Actually we landed quite near to the Asylum and met quite a number of patients. We then moved to the extreme southern edge of the L.Z., where we set up the gun in a defensive position, to await the second lift, due the next day. As usual, someone prepared a ‘brew up’ of tea! Nothing else of importance, although we could hear small arms fire in the distance. So, having worked out a rota for guard duty, the rest of us relaxed as much as possible.

On Monday morning we were surprised to receive a visit from the Luftwaffe, who shot up the gliders on the L.Z. and seemed to be aiming at us, even though we had partly concealed our gun with tree branches, etc. Certainly their shots were near!

After the second attack in our vicinity, they disappeared and roughly two hours later, the sky became crowded, as the 2nd Airborne lift arrived, and this time they encountered some heavy opposition.

Reverting back to the Sunday (1st Day), I can only tell you that we crossed some heathland and dug-in under some trees in very sandy land. Other units were about, but I don’t know which, there was so much activity, as all around us units were gathering in preparation for the long trek to Arnhem Bridge.

I do seem to recall some buildings we passed, and people were offering us drinks and fruit, but this may have been on the Monday, as we proceeded to join the long column of vehicles and guns, etc. It was about then that we passed the wrecked German Staff car, with its dead occupants lying about it.

The only photos that I have are those of our return to U.K. and which appeared in newspapers – these I have photo-copied for you, together with a colour print showing myself with Geoff Higgins (my co-pilot on that occasion) standing beside what we believe is ‘our’ 17-pdr, outside the Airborne Museum, taken during a recent visit – I am on the left, Geoff is the one holding the gun up!!

By the way, the incident ref search for apples I mentioned in my previous letter, must have been in a garden or small orchard – not, as said in a field!” [3]

On his return to England he was involved in training replacement glider pilots:

“On my return to U.K. I had the task of converting RAF. Pilots, seconded to the Glider Pilot Regt!
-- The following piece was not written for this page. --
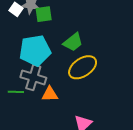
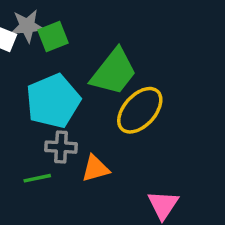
green trapezoid: (73, 42) -> (114, 72), size x1.4
gray cross: (33, 77) -> (61, 147), size x0.7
Quite a lot were ‘anti’, as they thought it beneath them – but they soon changed their minds and distinguished themselves during the Rhine Crossing Operation in March 1945.

On this Operation, I again was 1st Pilot of a Hamilcar, with Sgt. J. Hulse as 2nd Pilot, with a similar load. This time, however, we weren’t so lucky. We were hit in flight during our landing approach and crashed trying to avoid overhead cables – Jack Hulse was taken P.O.W. while I managed to avoid capture, possibly because I had passed out – my left knee severely wounded by shrapnel – but managed to eventually join up with some other Airborne types and again took charge of a party of wounded and injured to find an FAP., which we did.

Later, I was evacuated to U.K. and spent some months in hospital, etc. Finally I was posted to ‘G’ Squadron, with which I served until ‘demob’ in Palestine.

This, in brief gives an account of my time with the Glider Pilot Regt, from Arnhem until demob, leaving out the training, etc, etc, prior to 17 September 1944.” [4]

He was discharged to the Z/T Reserves on the 8 October 1946. [1]


[1] Transfer and Enlistment Book. The Glider Pilot Regiment.

[2] Account of John Bonome. January 1996.

[3] Follow-up account of John Bonome. February 1996.

[4] Letter from John Bonome to Bob Hilton. 14 July 1997.